Harsh winter disrupts senior meal deliveries

For programs that bring meals to the homebound and that offer senior citizens lunch at senior centers, spring can’t come too soon.

“This has just been much more challenging than other winters have been,” said Susanna Sussman, executive director of Meals on Wheels of White Plains.

Amid the string of storms that began Christmas weekend and continued through January, programs made extra meals to deliver so those who are homebound have something to eat when a blizzard stops deliveries.

When the weather is too bad, the program is called off for the day. That was the case several times this winter for meal delivery programs throughout the region.

“There have been times when it’s just not possible,” Sussman said.

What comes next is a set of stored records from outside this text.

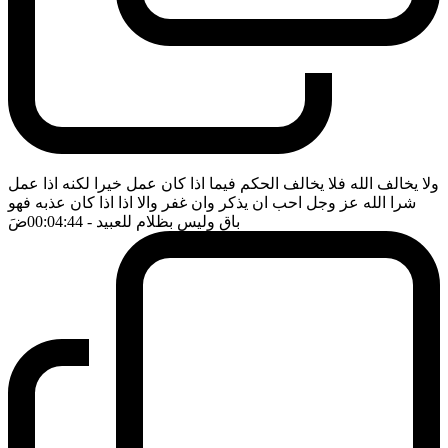
ولا يخالف الله فلا يخالف الحكم فيما اذا كان عمل خيرا لكنه اذا عمل
شرا الله عز وجل احب ان يذكر وان غفر والا اذا اذا كان عذبه فهو
باق وليس بظلام للعبيد
- 00:04:44
ضَ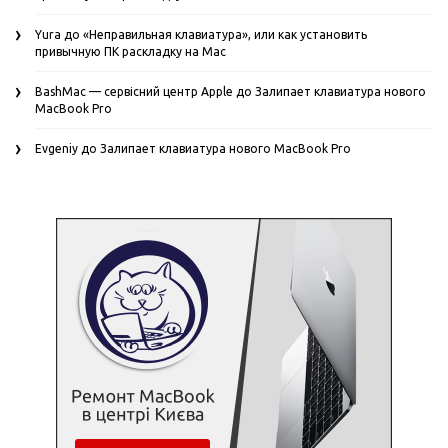
Yura
до
«Неправильная клавиатура», или как установить
привычную ПК раскладку на Mac
BashMac — сервісний центр Apple
до
Залипает клавиатура нового
MacBook Pro
Evgeniy
до
Залипает клавиатура нового MacBook Pro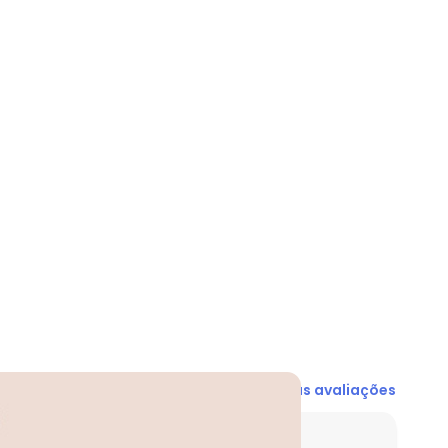
 Pvc
Ver todas as avaliações
entes acharam do comprimento?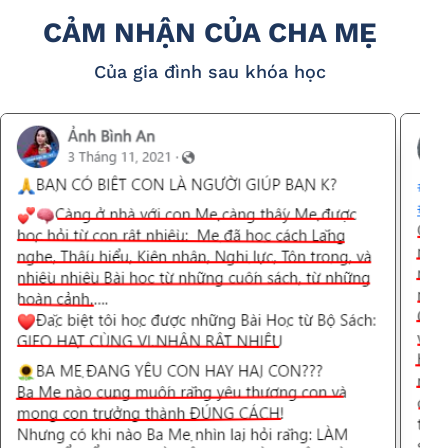
CẢM NHẬN CỦA CHA MẸ
Của gia đình sau khóa học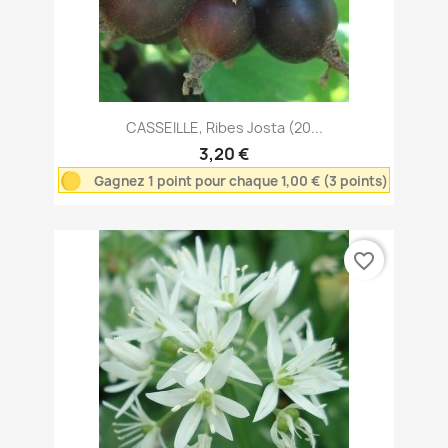
CASSEILLE, Ribes Josta (20...
3,20 €
Gagnez 1 point pour chaque 1,00 € (3 points)
favorite_border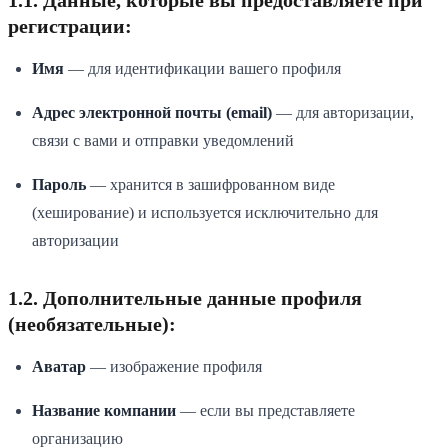
1.1. Данные, которые вы предоставляете при
регистрации:
Имя
— для идентификации вашего профиля
Адрес электронной почты (email)
— для авторизации,
связи с вами и отправки уведомлений
Пароль
— хранится в зашифрованном виде
(хеширование) и используется исключительно для
авторизации
1.2. Дополнительные данные профиля
(необязательные):
Аватар
— изображение профиля
Название компании
— если вы представляете
организацию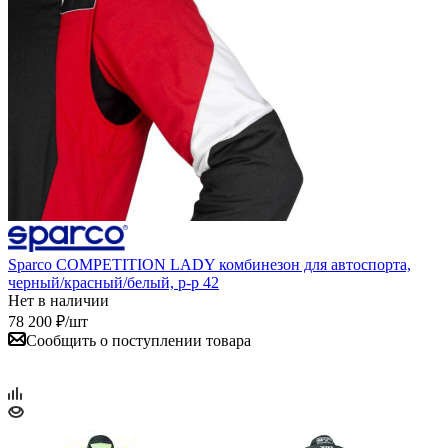
Sparco COMPETITION LADY комбинезон для автоспорта,
черный/красный/белый, р-р 42
Нет в наличии
78 200
₽
/шт
Сообщить о поступлении товара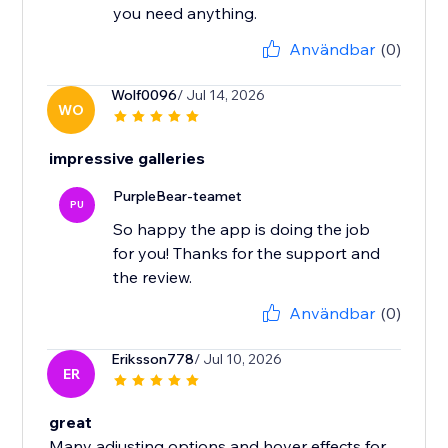
you need anything.
Användbar
(0)
Wolf0096
/ Jul 14, 2026
WO
impressive galleries
PurpleBear-teamet
PU
So happy the app is doing the job
for you! Thanks for the support and
the review.
Användbar
(0)
Eriksson778
/ Jul 10, 2026
ER
great
Many adjusting options and hover effects for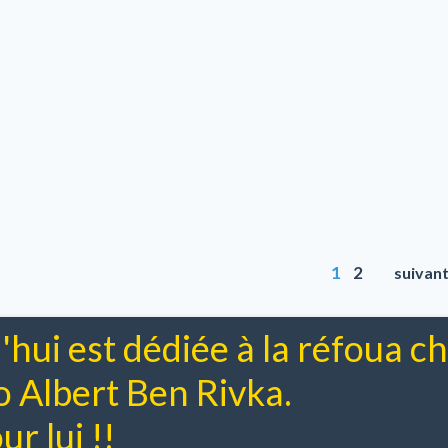
1
2
suivan
'hui est dédiée à la réfoua 
Albert Ben Rivka.
r lui !!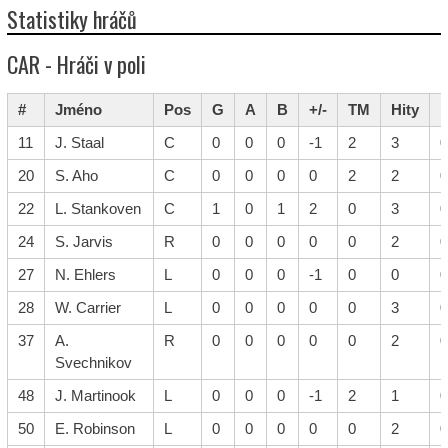
Statistiky hráčů
CAR - Hráči v poli
#
Jméno
Pos
G
A
B
+/-
TM
Hity
11
J. Staal
C
0
0
0
-1
2
3
0
20
S. Aho
C
0
0
0
0
2
2
0
22
L. Stankoven
C
1
0
1
2
0
3
0
24
S. Jarvis
R
0
0
0
0
0
2
0
27
N. Ehlers
L
0
0
0
-1
0
0
0
28
W. Carrier
L
0
0
0
0
0
3
0
37
A.
R
0
0
0
0
0
2
0
Svechnikov
48
J. Martinook
L
0
0
0
-1
2
1
0
50
E. Robinson
L
0
0
0
0
0
2
0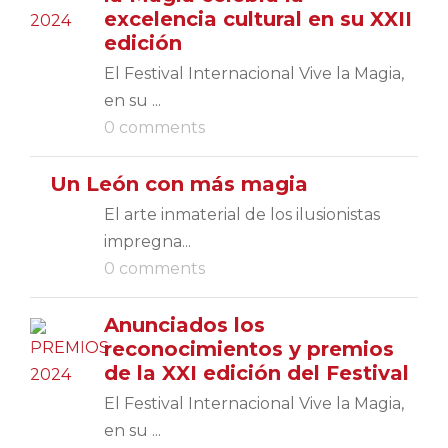
excelencia cultural en su XXII
edición
El Festival Internacional Vive la Magia,
en su ...
0 comments
Un León con más magia
El arte inmaterial de los ilusionistas
impregna...
0 comments
Anunciados los
reconocimientos y premios
de la XXI edición del Festival
El Festival Internacional Vive la Magia,
en su ...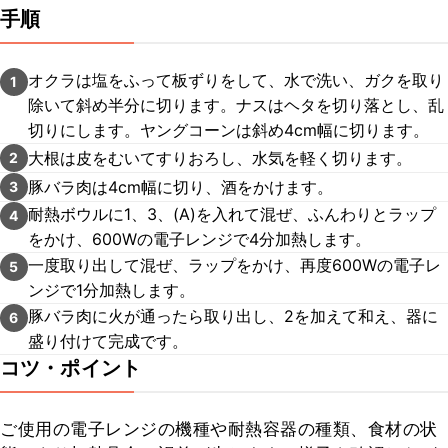
手順
オクラは塩をふって板ずりをして、水で洗い、ガクを取り
1
除いて斜め半分に切ります。ナスはヘタを切り落とし、乱
切りにします。ヤングコーンは斜め4cm幅に切ります。
大根は皮をむいてすりおろし、水気を軽く切ります。
2
豚バラ肉は4cm幅に切り、酒をかけます。
3
耐熱ボウルに1、3、(A)を入れて混ぜ、ふんわりとラップ
4
をかけ、600Wの電子レンジで4分加熱します。
一度取り出して混ぜ、ラップをかけ、再度600Wの電子レ
5
ンジで1分加熱します。
豚バラ肉に火が通ったら取り出し、2を加えて和え、器に
6
盛り付けて完成です。
コツ・ポイント
ご使用の電子レンジの機種や耐熱容器の種類、食材の状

Patricia Gallagher, 87, has been volunteering for Meals on Wheels Programs and Services of Rockland for more than 12 years — delivering food to people often younger than her. The past months were particularly tough, the New City resident said.

“It definitely is the worst winter,” Gallagher said. “It really is.”

Gallagher, who had her hip replaced, had to skip her run on two occasions.

“The snow is one thing, but the ice, that really stops me,” she said. “I don’t want to fall.”

She delivers one hot meal and one cold one to 12 homes in Nanuet once a week.

It was also a long, cold winter for Libby Deutsch.

“I’m a little bored because I’m not a stay-at-home person,” the 84-year-old Monsey woman said. “I like to do my own thing and get in my own car.”

Unfortunately, her car battery recently died. It’s also cost her a lot of money to get her driveway shoveled. To keep busy, she knits hats and scarves, paints flowers on canes and cleans her house. Her daughter visits her every weekend.

Deutsch, a retired school bus driver who is recovering from cancer, has meals delivered by a Meals on Wheels volunteer five days a week.

“They’ve been wonderful except for just two days when it was really bad,” said Deutsch, a retired school bus driver. “That was OK because no one could get out. I have a mountain of snow in front of my house.”